▸ Exercise prompt
Exact reproduction required: the lines below from the line with "Преминаването от бензинови/дизелови" to the line with "проектирана, разработена и", both ends included, and no others.

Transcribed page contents
■ ■ ■ ■ ■ ■ ■

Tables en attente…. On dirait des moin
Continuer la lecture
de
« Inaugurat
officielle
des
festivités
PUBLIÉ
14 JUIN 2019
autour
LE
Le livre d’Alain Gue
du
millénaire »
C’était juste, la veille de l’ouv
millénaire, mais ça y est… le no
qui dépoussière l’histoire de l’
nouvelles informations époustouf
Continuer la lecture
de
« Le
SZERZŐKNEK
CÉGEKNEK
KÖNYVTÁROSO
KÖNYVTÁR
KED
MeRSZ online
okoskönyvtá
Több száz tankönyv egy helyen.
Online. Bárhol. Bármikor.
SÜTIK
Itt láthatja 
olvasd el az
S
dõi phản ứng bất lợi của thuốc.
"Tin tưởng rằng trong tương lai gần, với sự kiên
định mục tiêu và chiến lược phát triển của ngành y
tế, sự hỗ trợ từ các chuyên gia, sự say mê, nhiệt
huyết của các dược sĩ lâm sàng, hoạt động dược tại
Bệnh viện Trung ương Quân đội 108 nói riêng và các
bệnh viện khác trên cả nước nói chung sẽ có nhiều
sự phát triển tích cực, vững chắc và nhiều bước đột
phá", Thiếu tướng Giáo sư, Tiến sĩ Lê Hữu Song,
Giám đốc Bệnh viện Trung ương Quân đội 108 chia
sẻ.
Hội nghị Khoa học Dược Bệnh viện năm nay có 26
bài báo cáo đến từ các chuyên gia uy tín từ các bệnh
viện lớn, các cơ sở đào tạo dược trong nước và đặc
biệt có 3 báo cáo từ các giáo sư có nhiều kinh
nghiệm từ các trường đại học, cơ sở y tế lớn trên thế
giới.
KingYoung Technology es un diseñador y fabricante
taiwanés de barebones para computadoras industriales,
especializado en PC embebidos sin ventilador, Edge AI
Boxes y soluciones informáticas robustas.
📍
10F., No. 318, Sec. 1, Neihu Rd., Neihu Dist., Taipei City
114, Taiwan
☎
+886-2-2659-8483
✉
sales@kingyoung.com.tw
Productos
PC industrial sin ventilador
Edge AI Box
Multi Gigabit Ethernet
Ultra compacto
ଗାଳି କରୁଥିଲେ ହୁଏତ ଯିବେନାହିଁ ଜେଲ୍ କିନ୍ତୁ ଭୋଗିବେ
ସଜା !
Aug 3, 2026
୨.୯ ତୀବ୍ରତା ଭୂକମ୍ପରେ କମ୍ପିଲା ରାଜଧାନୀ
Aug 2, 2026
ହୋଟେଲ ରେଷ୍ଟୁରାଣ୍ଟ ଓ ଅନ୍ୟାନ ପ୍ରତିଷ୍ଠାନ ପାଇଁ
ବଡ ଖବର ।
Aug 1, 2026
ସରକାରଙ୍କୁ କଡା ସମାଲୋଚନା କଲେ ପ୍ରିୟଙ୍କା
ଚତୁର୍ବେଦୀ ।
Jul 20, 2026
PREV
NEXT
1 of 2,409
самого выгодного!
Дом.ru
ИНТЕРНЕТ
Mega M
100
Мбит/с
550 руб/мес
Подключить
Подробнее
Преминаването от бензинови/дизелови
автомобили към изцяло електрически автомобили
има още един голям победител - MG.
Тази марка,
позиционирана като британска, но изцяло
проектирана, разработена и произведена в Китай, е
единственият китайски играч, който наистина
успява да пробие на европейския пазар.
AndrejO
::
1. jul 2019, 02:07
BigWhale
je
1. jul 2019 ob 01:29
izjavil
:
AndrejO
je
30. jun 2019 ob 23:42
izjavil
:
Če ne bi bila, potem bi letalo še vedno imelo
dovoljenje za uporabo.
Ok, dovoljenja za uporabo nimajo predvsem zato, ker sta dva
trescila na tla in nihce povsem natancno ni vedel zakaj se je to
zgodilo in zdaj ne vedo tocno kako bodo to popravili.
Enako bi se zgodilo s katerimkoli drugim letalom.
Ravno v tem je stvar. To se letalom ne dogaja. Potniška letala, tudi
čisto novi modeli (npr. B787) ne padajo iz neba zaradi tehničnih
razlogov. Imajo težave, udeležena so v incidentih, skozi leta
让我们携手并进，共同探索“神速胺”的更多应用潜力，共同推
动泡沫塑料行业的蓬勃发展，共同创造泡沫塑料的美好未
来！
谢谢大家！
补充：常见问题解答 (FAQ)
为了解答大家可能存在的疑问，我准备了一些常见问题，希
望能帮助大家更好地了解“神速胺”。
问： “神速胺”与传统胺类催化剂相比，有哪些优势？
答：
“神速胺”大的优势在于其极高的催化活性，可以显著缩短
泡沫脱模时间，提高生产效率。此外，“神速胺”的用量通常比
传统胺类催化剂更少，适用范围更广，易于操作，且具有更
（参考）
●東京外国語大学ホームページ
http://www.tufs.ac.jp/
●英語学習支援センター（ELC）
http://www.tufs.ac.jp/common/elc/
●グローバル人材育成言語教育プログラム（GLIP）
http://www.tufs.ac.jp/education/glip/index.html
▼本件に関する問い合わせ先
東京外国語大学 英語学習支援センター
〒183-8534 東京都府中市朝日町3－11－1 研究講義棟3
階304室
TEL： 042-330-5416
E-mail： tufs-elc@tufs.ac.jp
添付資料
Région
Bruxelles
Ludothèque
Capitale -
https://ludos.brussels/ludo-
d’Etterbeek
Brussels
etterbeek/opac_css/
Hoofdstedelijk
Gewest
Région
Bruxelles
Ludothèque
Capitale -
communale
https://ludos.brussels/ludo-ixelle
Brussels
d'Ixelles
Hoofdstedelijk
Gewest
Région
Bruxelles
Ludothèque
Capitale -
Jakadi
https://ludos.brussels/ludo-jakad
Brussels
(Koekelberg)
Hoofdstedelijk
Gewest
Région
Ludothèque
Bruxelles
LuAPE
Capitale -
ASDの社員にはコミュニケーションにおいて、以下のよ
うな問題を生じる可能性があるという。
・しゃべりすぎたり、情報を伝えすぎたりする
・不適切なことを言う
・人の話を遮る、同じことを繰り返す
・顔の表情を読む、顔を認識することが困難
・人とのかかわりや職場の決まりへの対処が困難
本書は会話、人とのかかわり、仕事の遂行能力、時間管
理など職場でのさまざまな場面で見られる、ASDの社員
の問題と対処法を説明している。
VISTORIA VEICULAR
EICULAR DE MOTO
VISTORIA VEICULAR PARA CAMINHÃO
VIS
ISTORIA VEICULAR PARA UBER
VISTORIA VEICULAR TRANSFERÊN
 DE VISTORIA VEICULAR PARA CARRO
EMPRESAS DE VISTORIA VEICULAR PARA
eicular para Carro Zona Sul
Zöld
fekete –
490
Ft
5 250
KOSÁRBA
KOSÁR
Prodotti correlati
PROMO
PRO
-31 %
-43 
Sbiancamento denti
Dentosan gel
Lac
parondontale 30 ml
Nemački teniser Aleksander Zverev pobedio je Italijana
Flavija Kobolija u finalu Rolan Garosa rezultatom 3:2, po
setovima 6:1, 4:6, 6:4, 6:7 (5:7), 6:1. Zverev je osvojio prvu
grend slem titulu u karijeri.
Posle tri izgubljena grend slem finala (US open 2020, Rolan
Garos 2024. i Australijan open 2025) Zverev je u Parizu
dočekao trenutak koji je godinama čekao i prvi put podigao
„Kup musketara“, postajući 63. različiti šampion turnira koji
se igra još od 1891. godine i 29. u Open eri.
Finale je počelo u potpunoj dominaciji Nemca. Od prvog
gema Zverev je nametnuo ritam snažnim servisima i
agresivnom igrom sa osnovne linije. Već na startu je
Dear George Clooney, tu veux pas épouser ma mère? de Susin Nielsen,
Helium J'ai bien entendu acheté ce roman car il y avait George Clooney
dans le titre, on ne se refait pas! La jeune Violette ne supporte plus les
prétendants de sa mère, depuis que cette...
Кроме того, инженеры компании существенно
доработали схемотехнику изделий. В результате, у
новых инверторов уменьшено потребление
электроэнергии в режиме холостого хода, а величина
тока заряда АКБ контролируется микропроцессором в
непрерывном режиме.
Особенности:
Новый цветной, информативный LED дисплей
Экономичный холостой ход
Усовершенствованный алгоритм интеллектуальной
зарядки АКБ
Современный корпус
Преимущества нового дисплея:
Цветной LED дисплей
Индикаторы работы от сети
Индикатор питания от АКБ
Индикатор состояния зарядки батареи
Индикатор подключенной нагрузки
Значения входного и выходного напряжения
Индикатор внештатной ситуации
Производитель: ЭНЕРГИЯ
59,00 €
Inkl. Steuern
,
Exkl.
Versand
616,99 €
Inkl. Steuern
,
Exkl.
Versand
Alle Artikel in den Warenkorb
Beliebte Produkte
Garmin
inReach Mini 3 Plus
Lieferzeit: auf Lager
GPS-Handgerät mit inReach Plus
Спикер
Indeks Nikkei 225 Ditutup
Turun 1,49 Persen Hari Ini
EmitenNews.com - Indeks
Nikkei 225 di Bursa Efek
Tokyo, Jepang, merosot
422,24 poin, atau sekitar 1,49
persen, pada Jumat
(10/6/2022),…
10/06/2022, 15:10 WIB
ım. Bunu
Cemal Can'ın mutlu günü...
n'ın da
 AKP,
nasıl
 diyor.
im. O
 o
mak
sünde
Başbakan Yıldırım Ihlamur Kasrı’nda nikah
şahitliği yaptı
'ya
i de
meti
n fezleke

■ ■ ■ ■ ■ ■ ■

▸ Expected answer
Преминаването от бензинови/дизелови
автомобили към изцяло електрически автомобили
има още един голям победител - MG.
Тази марка,
позиционирана като британска, но изцяло
проектирана, разработена и произведена в Китай, е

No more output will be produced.